◆ WHAT THIS TASK INVOLVES
Your copy begins at the line with "Subject: liver. Return masks as SVG." and runs through the end of the data below. Set down only those lines exactly, without pictures.

(RECORDS SUPPLIED)

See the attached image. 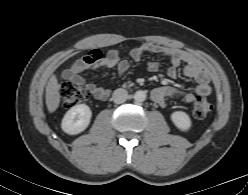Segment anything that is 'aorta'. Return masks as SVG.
Listing matches in <instances>:
<instances>
[{
	"label": "aorta",
	"mask_w": 248,
	"mask_h": 195,
	"mask_svg": "<svg viewBox=\"0 0 248 195\" xmlns=\"http://www.w3.org/2000/svg\"><path fill=\"white\" fill-rule=\"evenodd\" d=\"M146 99V92L139 90L134 94V100L137 102H143Z\"/></svg>",
	"instance_id": "obj_1"
}]
</instances>
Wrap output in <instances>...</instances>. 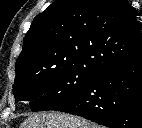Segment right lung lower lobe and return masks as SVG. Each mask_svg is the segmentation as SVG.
I'll return each instance as SVG.
<instances>
[{"label":"right lung lower lobe","mask_w":142,"mask_h":128,"mask_svg":"<svg viewBox=\"0 0 142 128\" xmlns=\"http://www.w3.org/2000/svg\"><path fill=\"white\" fill-rule=\"evenodd\" d=\"M56 111L109 128H142V54L96 73L82 93Z\"/></svg>","instance_id":"obj_1"}]
</instances>
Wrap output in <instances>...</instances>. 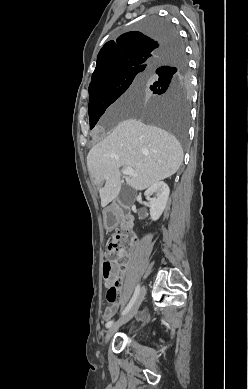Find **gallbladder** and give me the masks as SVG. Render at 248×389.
<instances>
[{
  "label": "gallbladder",
  "instance_id": "bac80fb5",
  "mask_svg": "<svg viewBox=\"0 0 248 389\" xmlns=\"http://www.w3.org/2000/svg\"><path fill=\"white\" fill-rule=\"evenodd\" d=\"M119 199L122 203L127 204L131 201L132 199V191L129 189L128 186H123L120 194H119Z\"/></svg>",
  "mask_w": 248,
  "mask_h": 389
}]
</instances>
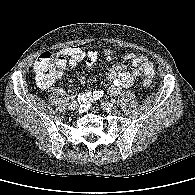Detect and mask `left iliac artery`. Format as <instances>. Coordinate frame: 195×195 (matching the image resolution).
<instances>
[{
    "label": "left iliac artery",
    "mask_w": 195,
    "mask_h": 195,
    "mask_svg": "<svg viewBox=\"0 0 195 195\" xmlns=\"http://www.w3.org/2000/svg\"><path fill=\"white\" fill-rule=\"evenodd\" d=\"M111 102H112V103H116V100H115V99H112Z\"/></svg>",
    "instance_id": "obj_1"
}]
</instances>
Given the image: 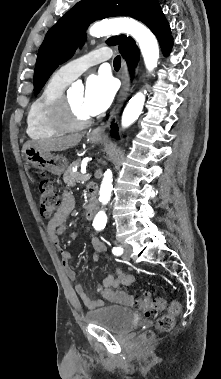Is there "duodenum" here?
Here are the masks:
<instances>
[{
  "mask_svg": "<svg viewBox=\"0 0 221 379\" xmlns=\"http://www.w3.org/2000/svg\"><path fill=\"white\" fill-rule=\"evenodd\" d=\"M90 200L86 210L87 218H92L98 208V199L96 195V189L93 185L89 187Z\"/></svg>",
  "mask_w": 221,
  "mask_h": 379,
  "instance_id": "obj_1",
  "label": "duodenum"
}]
</instances>
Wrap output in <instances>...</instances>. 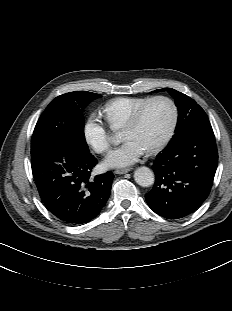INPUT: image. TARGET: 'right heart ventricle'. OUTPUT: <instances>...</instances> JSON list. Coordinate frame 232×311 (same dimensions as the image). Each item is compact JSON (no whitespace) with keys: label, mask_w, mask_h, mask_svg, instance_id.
<instances>
[{"label":"right heart ventricle","mask_w":232,"mask_h":311,"mask_svg":"<svg viewBox=\"0 0 232 311\" xmlns=\"http://www.w3.org/2000/svg\"><path fill=\"white\" fill-rule=\"evenodd\" d=\"M151 97H117L108 101L103 111L111 129H123L133 113Z\"/></svg>","instance_id":"right-heart-ventricle-1"}]
</instances>
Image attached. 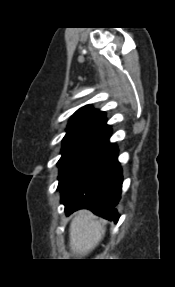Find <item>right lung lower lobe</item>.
Listing matches in <instances>:
<instances>
[{"instance_id":"98d812e1","label":"right lung lower lobe","mask_w":175,"mask_h":287,"mask_svg":"<svg viewBox=\"0 0 175 287\" xmlns=\"http://www.w3.org/2000/svg\"><path fill=\"white\" fill-rule=\"evenodd\" d=\"M117 152V146L107 138L62 180L58 189L66 214L86 208L118 221L115 206L121 197L123 177Z\"/></svg>"}]
</instances>
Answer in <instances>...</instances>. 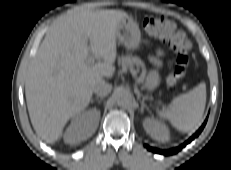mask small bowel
Listing matches in <instances>:
<instances>
[{
  "label": "small bowel",
  "mask_w": 231,
  "mask_h": 170,
  "mask_svg": "<svg viewBox=\"0 0 231 170\" xmlns=\"http://www.w3.org/2000/svg\"><path fill=\"white\" fill-rule=\"evenodd\" d=\"M161 55H162V52H160V53L158 54V57L155 58V63H156V64H160L159 57H160Z\"/></svg>",
  "instance_id": "1"
}]
</instances>
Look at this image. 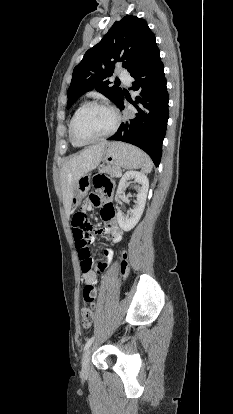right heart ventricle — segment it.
<instances>
[{"mask_svg":"<svg viewBox=\"0 0 233 414\" xmlns=\"http://www.w3.org/2000/svg\"><path fill=\"white\" fill-rule=\"evenodd\" d=\"M83 106V104H81V105H79L76 109H75V111L73 112V114H72V116H71V119H70V122H69V128H70V124H71V120H72V118H73V116L75 115V113L81 108ZM70 141H71V143H72V145L73 146H75V147H78V146H82V145H78V144H76V143H74L71 139H70Z\"/></svg>","mask_w":233,"mask_h":414,"instance_id":"obj_1","label":"right heart ventricle"}]
</instances>
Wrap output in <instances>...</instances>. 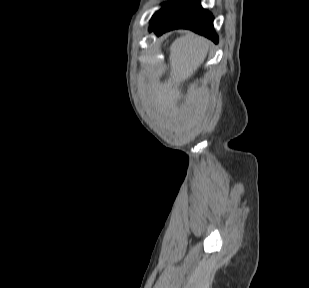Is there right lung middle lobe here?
<instances>
[{
	"label": "right lung middle lobe",
	"instance_id": "obj_1",
	"mask_svg": "<svg viewBox=\"0 0 309 288\" xmlns=\"http://www.w3.org/2000/svg\"><path fill=\"white\" fill-rule=\"evenodd\" d=\"M184 0H173L170 2H166L162 8L157 11L151 18L150 26L156 24L160 21L166 14L178 8Z\"/></svg>",
	"mask_w": 309,
	"mask_h": 288
}]
</instances>
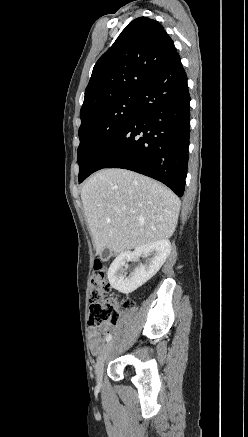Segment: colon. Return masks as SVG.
Instances as JSON below:
<instances>
[{
    "label": "colon",
    "mask_w": 248,
    "mask_h": 437,
    "mask_svg": "<svg viewBox=\"0 0 248 437\" xmlns=\"http://www.w3.org/2000/svg\"><path fill=\"white\" fill-rule=\"evenodd\" d=\"M111 287L106 276V267L101 261L94 264L90 286L89 325L97 328L116 324L119 319L118 305L110 297Z\"/></svg>",
    "instance_id": "5ec220e1"
}]
</instances>
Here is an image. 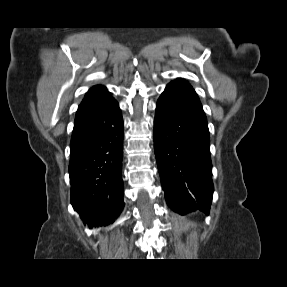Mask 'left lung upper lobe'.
Masks as SVG:
<instances>
[{
	"label": "left lung upper lobe",
	"mask_w": 287,
	"mask_h": 287,
	"mask_svg": "<svg viewBox=\"0 0 287 287\" xmlns=\"http://www.w3.org/2000/svg\"><path fill=\"white\" fill-rule=\"evenodd\" d=\"M170 84H173L177 88H179L185 94V96L188 98V100L192 104H194L195 106L202 109V105L200 103V100H199L196 92L194 91V89L192 88V86L188 82L178 78L177 80L172 81Z\"/></svg>",
	"instance_id": "obj_1"
}]
</instances>
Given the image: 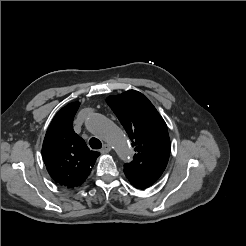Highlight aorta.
<instances>
[{"label": "aorta", "instance_id": "1", "mask_svg": "<svg viewBox=\"0 0 246 246\" xmlns=\"http://www.w3.org/2000/svg\"><path fill=\"white\" fill-rule=\"evenodd\" d=\"M85 124L90 132L109 143L122 160L126 161L132 157L133 151L125 134L105 116L99 113H92Z\"/></svg>", "mask_w": 246, "mask_h": 246}]
</instances>
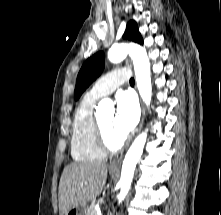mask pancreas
I'll list each match as a JSON object with an SVG mask.
<instances>
[{
	"label": "pancreas",
	"mask_w": 221,
	"mask_h": 215,
	"mask_svg": "<svg viewBox=\"0 0 221 215\" xmlns=\"http://www.w3.org/2000/svg\"><path fill=\"white\" fill-rule=\"evenodd\" d=\"M104 203L103 201L98 202V204ZM86 215H97V210L95 208V203L91 204V206L87 209Z\"/></svg>",
	"instance_id": "obj_1"
}]
</instances>
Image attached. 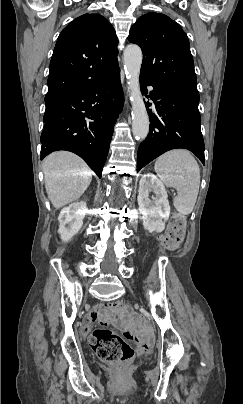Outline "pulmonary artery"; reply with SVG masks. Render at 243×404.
<instances>
[{"label":"pulmonary artery","mask_w":243,"mask_h":404,"mask_svg":"<svg viewBox=\"0 0 243 404\" xmlns=\"http://www.w3.org/2000/svg\"><path fill=\"white\" fill-rule=\"evenodd\" d=\"M148 89H149L150 91H152V90H153V86L149 85V86H148Z\"/></svg>","instance_id":"obj_1"}]
</instances>
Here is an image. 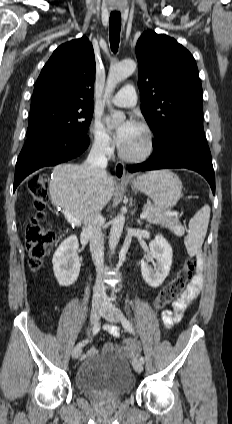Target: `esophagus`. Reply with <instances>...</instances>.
<instances>
[{"label": "esophagus", "instance_id": "34e87169", "mask_svg": "<svg viewBox=\"0 0 232 424\" xmlns=\"http://www.w3.org/2000/svg\"><path fill=\"white\" fill-rule=\"evenodd\" d=\"M114 173L117 179H130V176L126 173L125 166L122 162H117L115 164Z\"/></svg>", "mask_w": 232, "mask_h": 424}]
</instances>
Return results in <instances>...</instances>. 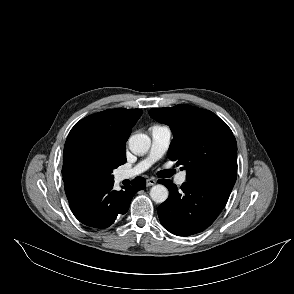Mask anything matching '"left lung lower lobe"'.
Listing matches in <instances>:
<instances>
[{
    "label": "left lung lower lobe",
    "instance_id": "0a47b994",
    "mask_svg": "<svg viewBox=\"0 0 294 294\" xmlns=\"http://www.w3.org/2000/svg\"><path fill=\"white\" fill-rule=\"evenodd\" d=\"M169 190V198L158 207L161 224L178 236L205 230L224 208L235 181L229 176L186 179L181 190L170 180H159Z\"/></svg>",
    "mask_w": 294,
    "mask_h": 294
}]
</instances>
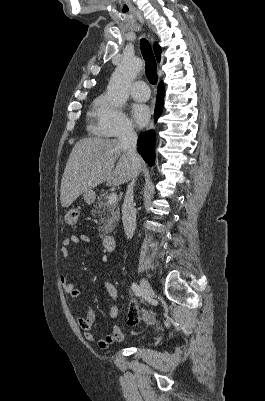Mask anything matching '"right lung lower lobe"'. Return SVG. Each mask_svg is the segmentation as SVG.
<instances>
[{"instance_id": "right-lung-lower-lobe-1", "label": "right lung lower lobe", "mask_w": 265, "mask_h": 401, "mask_svg": "<svg viewBox=\"0 0 265 401\" xmlns=\"http://www.w3.org/2000/svg\"><path fill=\"white\" fill-rule=\"evenodd\" d=\"M163 96H164V86L162 83L158 86L157 100H156V110L155 119L162 113L163 107ZM155 132L153 130L146 131L140 135L137 145L138 152L143 157V159L152 166L154 163V143H155Z\"/></svg>"}]
</instances>
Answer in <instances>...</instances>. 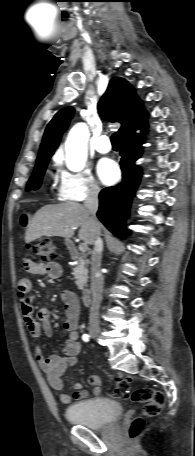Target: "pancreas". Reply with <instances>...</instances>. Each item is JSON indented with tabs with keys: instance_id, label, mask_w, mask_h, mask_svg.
<instances>
[{
	"instance_id": "pancreas-1",
	"label": "pancreas",
	"mask_w": 195,
	"mask_h": 456,
	"mask_svg": "<svg viewBox=\"0 0 195 456\" xmlns=\"http://www.w3.org/2000/svg\"><path fill=\"white\" fill-rule=\"evenodd\" d=\"M72 258L76 260V265L73 269V275L76 279L78 289L84 290L88 280V263L86 256L82 253L73 252Z\"/></svg>"
}]
</instances>
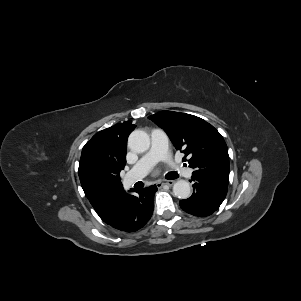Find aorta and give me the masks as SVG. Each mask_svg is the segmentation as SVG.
<instances>
[{
	"mask_svg": "<svg viewBox=\"0 0 301 301\" xmlns=\"http://www.w3.org/2000/svg\"><path fill=\"white\" fill-rule=\"evenodd\" d=\"M130 149L136 153H143L150 147V137L142 130H134L128 139ZM173 193L179 199H187L191 196V188L187 181L179 180L173 186Z\"/></svg>",
	"mask_w": 301,
	"mask_h": 301,
	"instance_id": "1",
	"label": "aorta"
}]
</instances>
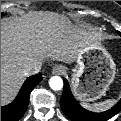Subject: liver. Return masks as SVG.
Instances as JSON below:
<instances>
[{"label": "liver", "mask_w": 121, "mask_h": 121, "mask_svg": "<svg viewBox=\"0 0 121 121\" xmlns=\"http://www.w3.org/2000/svg\"><path fill=\"white\" fill-rule=\"evenodd\" d=\"M69 29L54 14L1 21V105L12 100L23 82L25 61L72 62L90 44L84 33L67 35Z\"/></svg>", "instance_id": "1"}]
</instances>
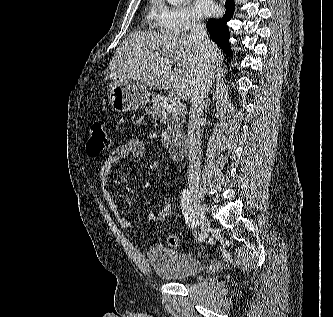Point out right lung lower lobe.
Segmentation results:
<instances>
[{
    "instance_id": "obj_1",
    "label": "right lung lower lobe",
    "mask_w": 333,
    "mask_h": 317,
    "mask_svg": "<svg viewBox=\"0 0 333 317\" xmlns=\"http://www.w3.org/2000/svg\"><path fill=\"white\" fill-rule=\"evenodd\" d=\"M226 12L222 18L209 19L207 22V30L210 34L211 39L223 50V52L232 57L233 53L229 45V31L227 22L232 18L235 5L232 0H226L225 3Z\"/></svg>"
}]
</instances>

(End RECORDS SUPPLIED)

◆ RESPONSE TO THE EXERCISE
Subject: liver. Return masks as SVG.
Instances as JSON below:
<instances>
[{"label": "liver", "mask_w": 121, "mask_h": 121, "mask_svg": "<svg viewBox=\"0 0 121 121\" xmlns=\"http://www.w3.org/2000/svg\"><path fill=\"white\" fill-rule=\"evenodd\" d=\"M69 29L54 14L1 21V105L12 100L23 82L25 61L72 62L90 44L84 33L67 35Z\"/></svg>", "instance_id": "1"}]
</instances>
Point out right lung lower lobe.
Segmentation results:
<instances>
[{
    "instance_id": "obj_1",
    "label": "right lung lower lobe",
    "mask_w": 333,
    "mask_h": 317,
    "mask_svg": "<svg viewBox=\"0 0 333 317\" xmlns=\"http://www.w3.org/2000/svg\"><path fill=\"white\" fill-rule=\"evenodd\" d=\"M226 12L222 18L209 19L207 22V30L210 34L211 39L223 50V52L232 57L233 53L229 45V31L227 22L232 18L235 5L232 0H226L225 3Z\"/></svg>"
}]
</instances>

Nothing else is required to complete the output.